### Significance

### Keypoints

- Propose a framework for video action localization incorporating actionness
- Demonstrate performance of proposed method by extensive comparative studies

### Review

#### Background

Action localization refers to a task that aims to classify whether an instance (a frame, or a clip from the whole video) of a video includes one of the action classes or not. Weakly supervised learning is a prominent direction in the action localization task, since instance-wise labelling is too costly.

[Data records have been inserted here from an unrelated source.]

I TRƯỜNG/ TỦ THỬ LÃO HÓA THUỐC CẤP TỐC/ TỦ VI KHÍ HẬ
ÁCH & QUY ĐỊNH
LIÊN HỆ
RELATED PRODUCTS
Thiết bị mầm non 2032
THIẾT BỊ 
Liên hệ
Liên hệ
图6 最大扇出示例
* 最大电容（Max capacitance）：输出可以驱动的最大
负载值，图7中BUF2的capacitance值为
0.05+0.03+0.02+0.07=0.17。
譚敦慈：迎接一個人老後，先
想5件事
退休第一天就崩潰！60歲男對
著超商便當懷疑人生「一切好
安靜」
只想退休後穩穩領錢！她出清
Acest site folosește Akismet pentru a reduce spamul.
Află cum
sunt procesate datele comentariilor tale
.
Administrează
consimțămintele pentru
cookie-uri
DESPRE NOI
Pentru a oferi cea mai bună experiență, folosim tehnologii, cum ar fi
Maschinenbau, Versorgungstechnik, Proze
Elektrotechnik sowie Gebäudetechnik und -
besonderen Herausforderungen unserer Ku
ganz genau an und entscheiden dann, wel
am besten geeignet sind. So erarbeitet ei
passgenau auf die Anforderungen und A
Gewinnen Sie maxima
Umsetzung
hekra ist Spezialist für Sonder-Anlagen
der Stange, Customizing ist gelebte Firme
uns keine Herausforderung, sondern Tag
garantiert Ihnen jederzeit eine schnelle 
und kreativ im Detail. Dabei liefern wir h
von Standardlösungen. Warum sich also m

In the weakly supervised setting, video-wise action labels, which is the union of all instance action classes in the video, are used to train the model.

Most methods learn to first select top-$k$ instances, and then perform localization.
This top-$k$ selection usually contains useful information of the instance, but not specific to whether the instance contains an *action*.
The authors address this issue and propose to incorporate *actionness*, which is the action-related intrinsic property of the instance.

#### Keypoints

##### Propose a framework for video action localization incorporating actionness

Given a video $X$ with a set of $T$ instances $\{ x_{1},…, x_{T}\}$, each instance of a video can be a frame or a fixed-interval segment represented by a feature vector $x_{t}\in\mathbb{R}^{d}$ with length $d$. The goal of the video action localization is to classify each instance $x_{i}$ of the video into a background, or one of an action of $C$ action classes, $Y\subseteq \{0,1,…,C\}$. For a weakly supervised setting, the label contains a union of action classes from the instances of the video, not per each instance.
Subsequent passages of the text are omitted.